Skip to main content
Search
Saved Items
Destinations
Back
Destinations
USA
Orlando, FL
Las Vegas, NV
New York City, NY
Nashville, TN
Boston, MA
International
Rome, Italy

——

Work instructions:
What is needed is an exact copy of all the records.

Exercise answer:
Skip to main content
Search
Saved Items
Destinations
Back
Destinations
USA
Orlando, FL
Las Vegas, NV
New York City, NY
Nashville, TN
Boston, MA
International
Rome, Italy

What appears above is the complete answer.